RECORDS PROVIDED START
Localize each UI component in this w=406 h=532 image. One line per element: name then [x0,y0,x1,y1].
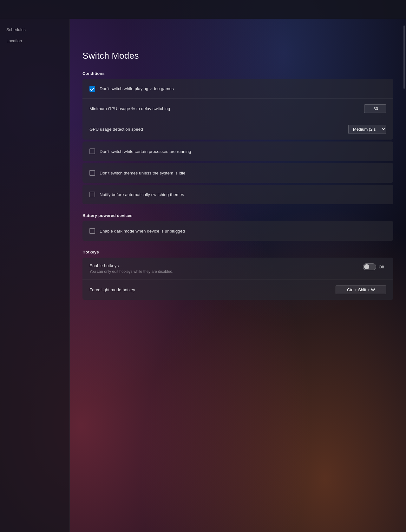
dark-unplugged-label: Enable dark mode when device is unplugge… [100,229,185,233]
no-processes-label: Don't switch while certain processes are… [100,149,191,154]
notify-checkbox-wrap[interactable]: Notify before automatically switching th… [89,192,386,197]
hotkeys-label: Hotkeys [82,250,393,254]
enable-hotkeys-toggle[interactable] [363,263,376,270]
dark-unplugged-checkbox[interactable] [89,228,95,234]
conditions-label: Conditions [82,71,393,76]
gpu-speed-control: GPU usage detection speed Medium (2 s [89,125,386,134]
enable-hotkeys-hint: You can only edit hotkeys while they are… [89,269,173,274]
gpu-usage-label: Minimum GPU usage % to delay switching [89,106,170,111]
gpu-usage-row: Minimum GPU usage % to delay switching [82,99,393,119]
force-light-hotkey-label: Force light mode hotkey [89,287,135,292]
notify-row: Notify before automatically switching th… [82,185,393,204]
dark-unplugged-row: Enable dark mode when device is unplugge… [82,221,393,241]
gpu-speed-select[interactable]: Medium (2 s [348,125,386,134]
sidebar-item-schedules[interactable]: Schedules [0,24,69,35]
conditions-idle-group: Don't switch themes unless the system is… [82,163,393,183]
sidebar-item-location[interactable]: Location [0,35,69,46]
top-bar [0,0,406,19]
no-games-label: Don't switch while playing video games [100,86,174,91]
no-processes-checkbox-wrap[interactable]: Don't switch while certain processes are… [89,148,386,154]
no-games-row: Don't switch while playing video games [82,79,393,99]
battery-label: Battery powered devices [82,213,393,218]
no-games-checkbox[interactable] [89,86,95,92]
dark-unplugged-checkbox-wrap[interactable]: Enable dark mode when device is unplugge… [89,228,386,234]
conditions-notify-group: Notify before automatically switching th… [82,185,393,204]
no-games-checkbox-wrap[interactable]: Don't switch while playing video games [89,86,386,92]
scroll-indicator[interactable] [403,25,405,89]
toggle-state-label: Off [379,265,386,269]
idle-only-checkbox-wrap[interactable]: Don't switch themes unless the system is… [89,170,386,176]
enable-hotkeys-label: Enable hotkeys [89,263,173,268]
page-title: Switch Modes [82,51,393,61]
notify-label: Notify before automatically switching th… [100,192,184,197]
toggle-thumb [364,264,369,269]
main-content: Switch Modes Conditions Don't switch whi… [70,38,406,532]
idle-only-label: Don't switch themes unless the system is… [100,171,185,175]
idle-only-row: Don't switch themes unless the system is… [82,163,393,183]
force-light-hotkey-field[interactable]: Ctrl + Shift + W [336,286,386,294]
gpu-usage-control: Minimum GPU usage % to delay switching [89,104,386,113]
gpu-usage-input[interactable] [364,104,386,113]
conditions-games-group: Don't switch while playing video games M… [82,79,393,140]
notify-checkbox[interactable] [89,192,95,197]
sidebar: Schedules Location [0,19,70,532]
no-processes-checkbox[interactable] [89,148,95,154]
enable-hotkeys-row: Enable hotkeys You can only edit hotkeys… [82,258,393,280]
gpu-speed-row: GPU usage detection speed Medium (2 s [82,119,393,140]
force-light-hotkey-control: Force light mode hotkey Ctrl + Shift + W [89,286,386,294]
enable-hotkeys-toggle-row: Enable hotkeys You can only edit hotkeys… [89,263,386,274]
idle-only-checkbox[interactable] [89,170,95,176]
conditions-section: Conditions Don't switch while playing vi… [82,71,393,204]
no-processes-row: Don't switch while certain processes are… [82,141,393,161]
hotkeys-section: Hotkeys Enable hotkeys You can only edit… [82,250,393,300]
enable-hotkeys-toggle-wrap: Off [363,263,386,270]
conditions-processes-group: Don't switch while certain processes are… [82,141,393,161]
enable-hotkeys-left: Enable hotkeys You can only edit hotkeys… [89,263,173,274]
gpu-speed-label: GPU usage detection speed [89,127,143,132]
battery-group: Enable dark mode when device is unplugge… [82,221,393,241]
battery-section: Battery powered devices Enable dark mode… [82,213,393,241]
force-light-hotkey-row: Force light mode hotkey Ctrl + Shift + W [82,280,393,300]
hotkeys-group: Enable hotkeys You can only edit hotkeys… [82,258,393,300]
RECORDS PROVIDED END
WORK REQUIRED »
Apply a filter for "toggle" to the data above, then copy each line that matches.

ANSWER FOR THE TASK »
enable-hotkeys-toggle[interactable] [363,263,376,270]
toggle-state-label: Off [379,265,386,269]
toggle-thumb [364,264,369,269]
enable-hotkeys-toggle-row: Enable hotkeys You can only edit hotkeys… [89,263,386,274]
enable-hotkeys-toggle-wrap: Off [363,263,386,270]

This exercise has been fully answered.